╭─ Source data

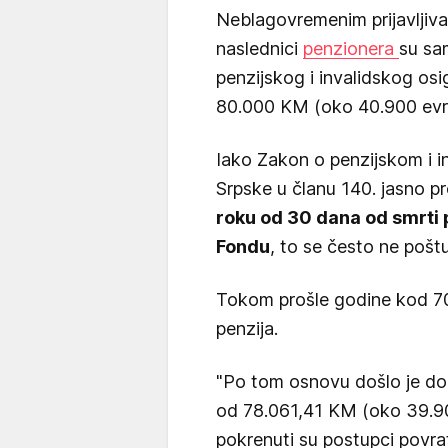
Neblagovremenim prijavljivan
naslednici
penzionera
su sa
penzijskog i invalidskog osi
80.000 KM (oko 40.900 evr
Iako Zakon o penzijskom i i
Srpske u članu 140. jasno pr
roku od 30 dana od smrti 
Fondu
, to se često ne poštu
Tokom prošle godine kod 70 
penzija.
"Po tom osnovu došlo je do
od 78.061,41 KM (oko 39.90
pokrenuti su postupci povra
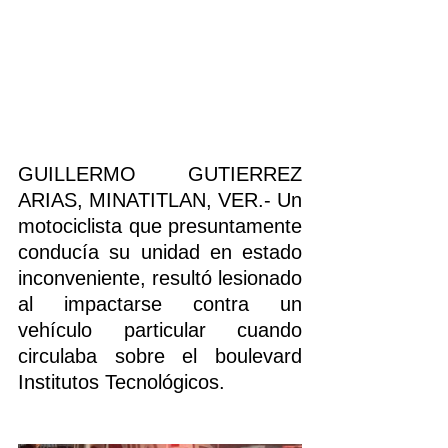
GUILLERMO GUTIERREZ 
ARIAS, MINATITLAN, VER.- Un  
motociclista que presuntamente 
conducía su unidad en estado 
inconveniente, resultó lesionado 
al impactarse contra un 
vehículo particular cuando 
circulaba sobre el boulevard 
Institutos Tecnológicos.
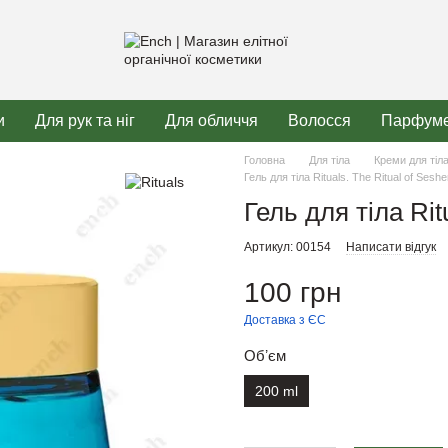
и
Для рук та ніг
Для обличчя
Волосся
Парфуме
Головна
Для тіла
Креми для тіл
Гель для тіла Rituals. The Ritual of Sesh
Гель для тіла Rit
Артикул: 00154
Написати відгук
100 грн
Доставка з ЄС
Обʼєм
200 ml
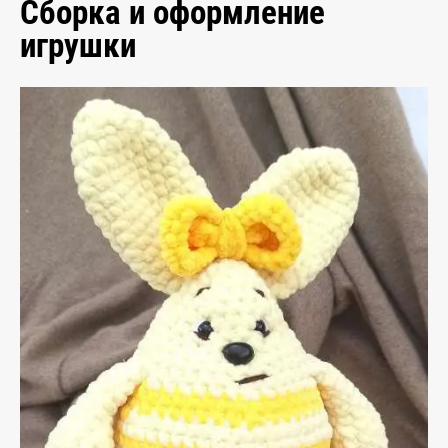
Сборка и оформление
игрушки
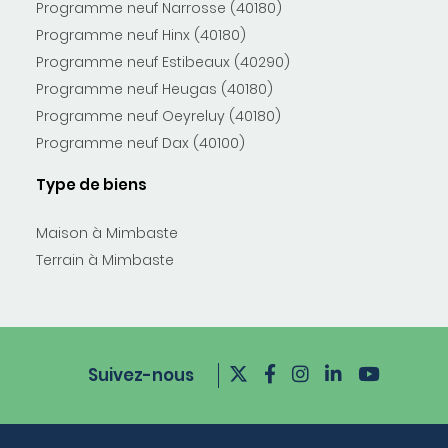
Programme neuf Narrosse (40180)
Programme neuf Hinx (40180)
Programme neuf Estibeaux (40290)
Programme neuf Heugas (40180)
Programme neuf Oeyreluy (40180)
Programme neuf Dax (40100)
Type de biens
Maison à Mimbaste
Terrain à Mimbaste
Suivez-nous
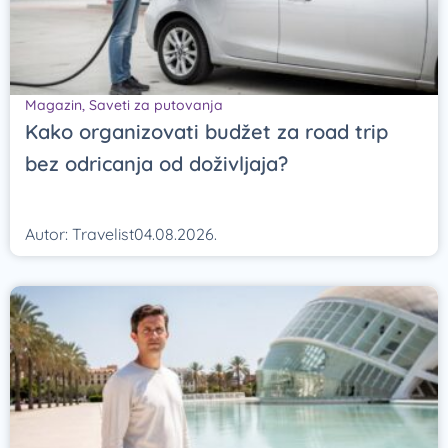
Magazin
,
Saveti za putovanja
Kako organizovati budžet za road trip
bez odricanja od doživljaja?
Autor:
Travelist
04.08.2026.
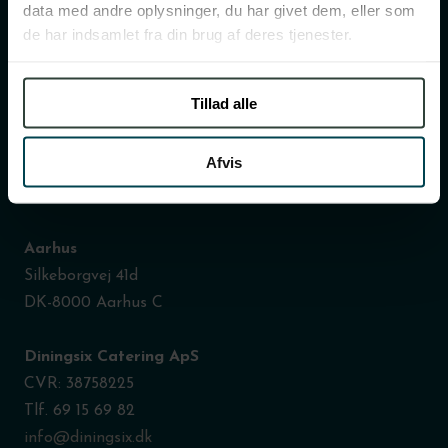
data med andre oplysninger, du har givet dem, eller som
de har indsamlet fra din brug af deres tjenester.
Køkken og afhentning
Catering
Tillad alle
København
Afvis
Dortheavej 10 - 12 bygning C
DK-2400 København NV
Aarhus
Silkeborgvej 41d
DK-8000 Aarhus C
Diningsix Catering ApS
CVR: 38758225
Tlf. 69 15 69 82
info@diningsix.dk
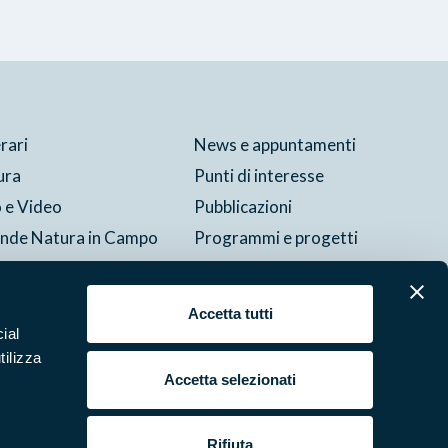
erari
News e appuntamenti
ura
Punti di interesse
 e Video
Pubblicazioni
ende Natura in Campo
Programmi e progetti
si e bandi
Studi e ricerche
tture del parco
Accetta tutti
ial
tilizza
Cookie
Preferenze
Contatti
Credits
Area riservata
Accetta selezionati
Rifiuta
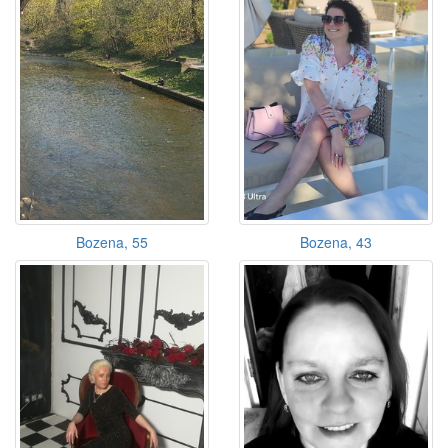
Bozena, 55
Bozena, 43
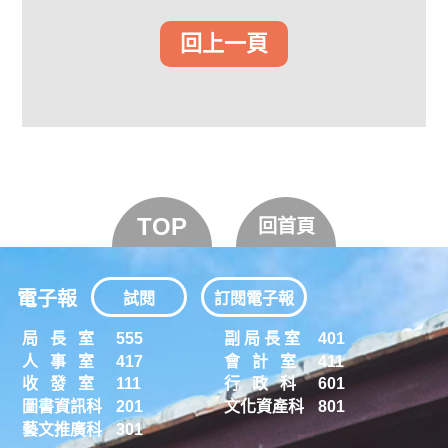
回上一頁
TOP
回首頁
電子報
試閱
訂閱電子報
局 長 室
555
副 局 長 室
401
人 事 室
417
會 計 室
411
收 發 室
111
行 政 科
601
圖書資訊科
201
文化資產科
801
藝文推廣科
301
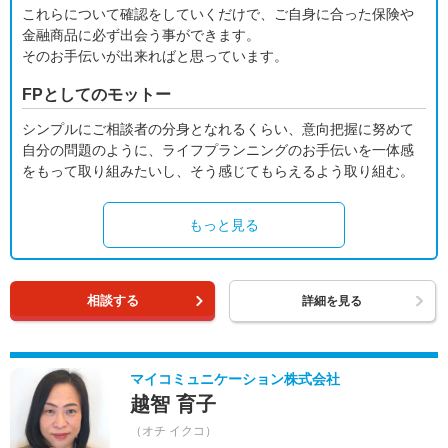
これらについて確認をしていくだけで、ご自身に合った保険や
金融商品に必ず出会う事ができます。
そのお手伝いが出来ればと思っています。
FPとしてのモットー
シンプルにご相談者の分身となれるくらい、意向把握に努めて
自分の問題のように、ライフプランニングのお手伝いを一体感
をもって取り組みたいし、そう感じてもらえるよう取り組む。
もっと見る
相談する
詳細を見る
マイコミュニケーション株式会社
越智 育子
（オチ イクコ）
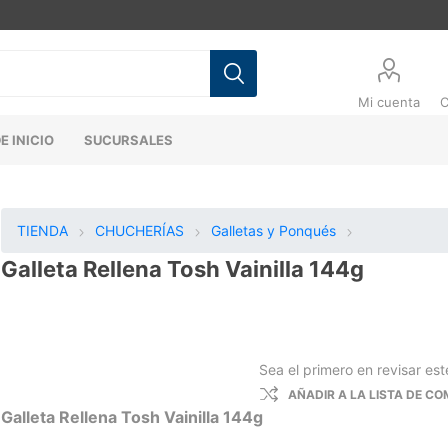
Mi cuenta
C
E INICIO
SUCURSALES
TIENDA
CHUCHERÍAS
Galletas y Ponqués
Galleta Rellena Tosh Vainilla 144g
Sea el primero en revisar es
AÑADIR A LA LISTA DE C
Galleta Rellena Tosh Vainilla 144g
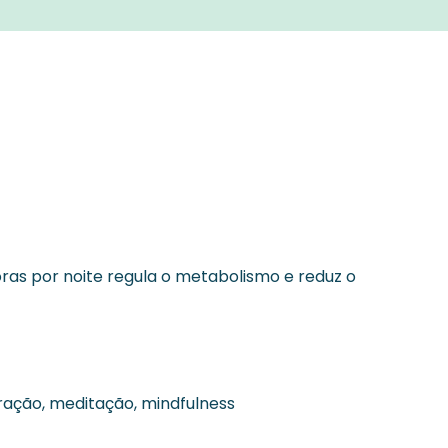
oras por noite regula o metabolismo e reduz o
ração, meditação, mindfulness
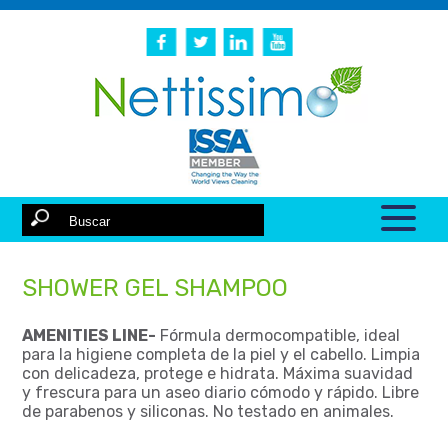
SHOWER GEL SHAMPOO
AMENITIES LINE-
Fórmula dermocompatible, ideal
para la higiene completa de la piel y el cabello. Limpia
con delicadeza, protege e hidrata. Máxima suavidad
y frescura para un aseo diario cómodo y rápido. Libre
de parabenos y siliconas. No testado en animales.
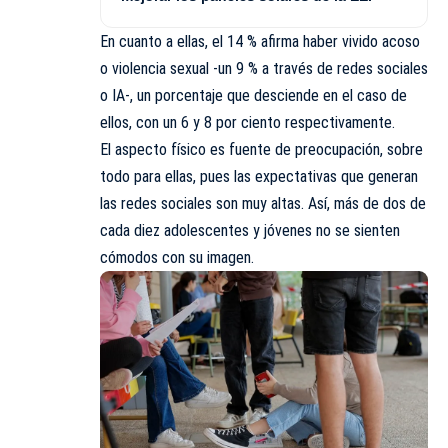
En cuanto a ellas, el 14 % afirma haber vivido acoso
o violencia sexual -un 9 % a través de redes sociales
o IA-, un porcentaje que desciende en el caso de
ellos, con un 6 y 8 por ciento respectivamente.
El aspecto físico es fuente de preocupación, sobre
todo para ellas, pues las expectativas que generan
las redes sociales son muy altas. Así, más de dos de
cada diez adolescentes y jóvenes no se sienten
cómodos con su imagen.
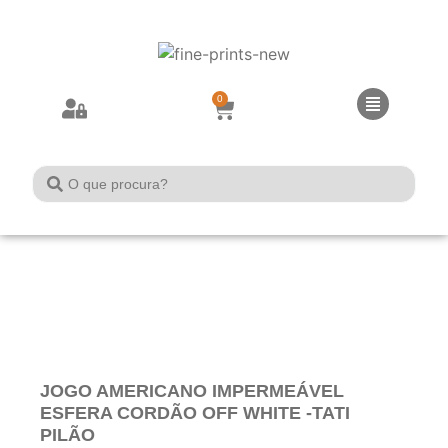
0
JOGO AMERICANO IMPERMEÁVEL
ESFERA CORDÃO OFF WHITE -TATI
PILÃO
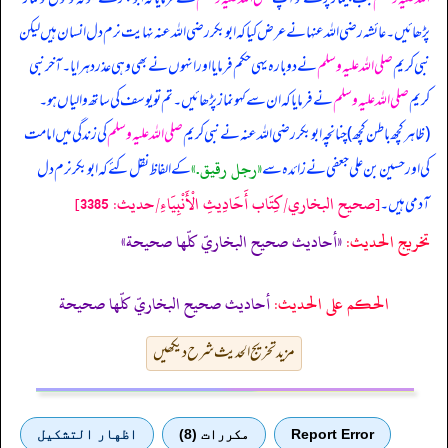
پڑھائیں۔ عائشہ رضی اللہ عنہا نے عرض کیا کہ ابوبکر رضی اللہ عنہ نہایت نرم دل انسان ہیں لیکن
نبی کریم
صلی اللہ علیہ وسلم
نے دوبارہ یہی حکم فرمایا اور انہوں نے بھی وہی عذر دہرایا۔ آخر نبی
کریم
صلی اللہ علیہ وسلم
نے فرمایا کہ ان سے کہو نماز پڑھائیں۔ تم تو یوسف کی ساتھ والیاں ہو۔
(ظاہر کچھ باطن کچھ) چنانچہ ابوبکر رضی اللہ عنہ نے نبی کریم
صلی اللہ علیہ وسلم
کی زندگی میں امامت
«رجل رقيق‏.»
کی اور حسین بن علی جعفی نے زائدہ سے
کے الفاظ نقل کئے کہ ابوبکر نرم دل
[صحيح البخاري/كِتَاب أَحَادِيثِ الْأَنْبِيَاءِ/حدیث: 3385]
آدمی ہیں۔
تخریج الحدیث:
«أحاديث صحيح البخاريّ كلّها صحيحة»
الحكم على الحديث:
أحاديث صحيح البخاريّ كلّها صحيحة
مزید تخریج الحدیث شرح دیکھیں
Report Error
مكررات (8)
اظهار التشكيل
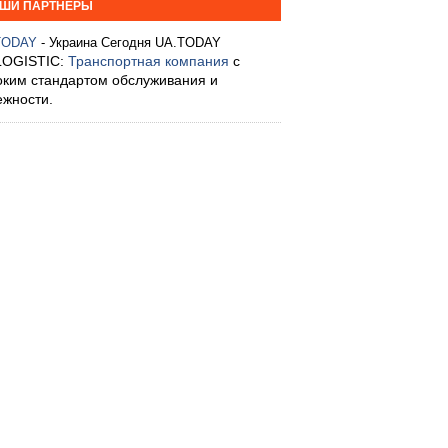
ШИ ПАРТНЕРЫ
TODAY
- Украина Сегодня UA.TODAY
LOGISTIC:
Транспортная компания
с
оким стандартом обслуживания и
ежности.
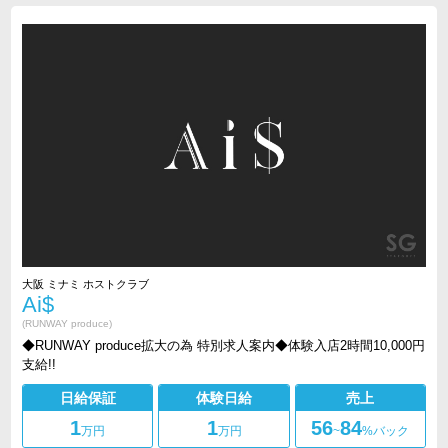
大阪 ミナミ ホストクラブ
Ai$
(RUNWAY produce)
◆RUNWAY produce拡大の為 特別求人案内◆体験入店2時間10,000円
支給!!
日給保証
体験日給
売上
1
1
56
84
万円
万円
~
%バック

╰─

Assignment: An exact copy of the lines above from the one with "al impactarse contra un" up to and including the one with "AÑADIR A LA LISTA DE C" is required; reproduce only those lines, omitting all pictures.

Answer section:
al impactarse contra un 
vehículo particular cuando 
circulaba sobre el boulevard 
Institutos Tecnológicos.
и
Для рук та ніг
Для обличчя
Волосся
Парфуме
Головна
Для тіла
Креми для тіл
Гель для тіла Rituals. The Ritual of Sesh
Гель для тіла Rit
Артикул: 00154
Написати відгук
100 грн
Доставка з ЄС
Обʼєм
200 ml
Сборка и оформление
игрушки
Programme neuf Narrosse (40180)
Programme neuf Hinx (40180)
Programme neuf Estibeaux (40290)
Programme neuf Heugas (40180)
Programme neuf Oeyreluy (40180)
Programme neuf Dax (40100)
Type de biens
Maison à Mimbaste
Terrain à Mimbaste
Suivez-nous
Magazin
,
Saveti za putovanja
Kako organizovati budžet za road trip
bez odricanja od doživljaja?
Autor:
Travelist
04.08.2026.
data med andre oplysninger, du har givet dem, eller som
de har indsamlet fra din brug af deres tjenester.
Køkken og afhentning
Catering
Tillad alle
København
Afvis
Dortheavej 10 - 12 bygning C
DK-2400 København NV
Aarhus
Silkeborgvej 41d
DK-8000 Aarhus C
Diningsix Catering ApS
CVR: 38758225
Tlf. 69 15 69 82
info@diningsix.dk
erari
News e appuntamenti
ura
Punti di interesse
 e Video
Pubblicazioni
ende Natura in Campo
Programmi e progetti
si e bandi
Studi e ricerche
tture del parco
Accetta tutti
ial
tilizza
Cookie
Preferenze
Contatti
Credits
Area riservata
Accetta selezionati
Rifiuta
Bozena, 55
Bozena, 43
回上一頁
TOP
回首頁
電子報
試閱
訂閱電子報
局 長 室
555
副 局 長 室
401
人 事 室
417
會 計 室
411
收 發 室
111
行 政 科
601
圖書資訊科
201
文化資產科
801
藝文推廣科
301
これらについて確認をしていくだけで、ご自身に合った保険や
金融商品に必ず出会う事ができます。
そのお手伝いが出来ればと思っています。
FPとしてのモットー
シンプルにご相談者の分身となれるくらい、意向把握に努めて
自分の問題のように、ライフプランニングのお手伝いを一体感
をもって取り組みたいし、そう感じてもらえるよう取り組む。
もっと見る
相談する
詳細を見る
マイコミュニケーション株式会社
越智 育子
（オチ イクコ）
Mi cuenta
C
E INICIO
SUCURSALES
TIENDA
CHUCHERÍAS
Galletas y Ponqués
Galleta Rellena Tosh Vainilla 144g
Sea el primero en revisar es
AÑADIR A LA LISTA DE C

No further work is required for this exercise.